Men are less likely than women to believe weather has changed as a result of climate change, a study has found.
Despite the increase of research into climate change in recent years, the belief that the weather has been affected by changes in global or regional climate patterns isn’t universal.
The lesser number of men who believe the weather has altered since their youth could be down to "climate change scepticism", explains YouGov lead data journalist Matthew Smith.
"Previous research has shown that men tend to be more sceptical about the existence of man-made climate change than women," he writes.
In 2011, a study conducted by Cardiff University found that sceptism with regards to climate change is "strongly determined" by several factors, including gender.
"The tendency for men to be risk-sceptical appears to be linked to their higher propensity to hold anti-egalitarian and individualistic worldviews," the study stated.
The YouGov study also discovered that 70 per cent of Brits are of the opinion that British weather has changed since their youth.

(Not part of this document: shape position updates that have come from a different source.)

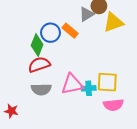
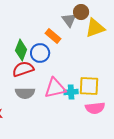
gray triangle: (87, 14) -> (69, 20), turned -35
blue circle: (50, 33) -> (40, 53), moved

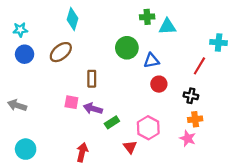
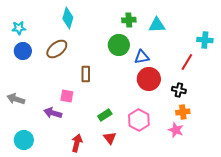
green cross: (147, 17) -> (129, 20), moved
red circle: (159, 84) -> (149, 79), size x1.5
purple arrow: (93, 109) -> (53, 113), moved
red triangle: (130, 147) -> (110, 138), moved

This percentage is consistent across all age groups, except among 18 to 24-year-olds, with only 54 per cent of them sharing the same sentiment.
Smith explains that this statistic shouldn't be surprising, considering their shorter lifespan to date.
On Friday 15 February, thousands of schoolchildren across the UK took part in a coordinated school strike to protest the lack of action being taken to combat climate change.
Temperatures peaked at 35.6C on 27 July in Felsham, Suffolk.
In October 2018, the UN published a report stating that the world has just 12 years left to avoid the worst possible effects of global warming, which could include record-breaking droughts and rising sea levels.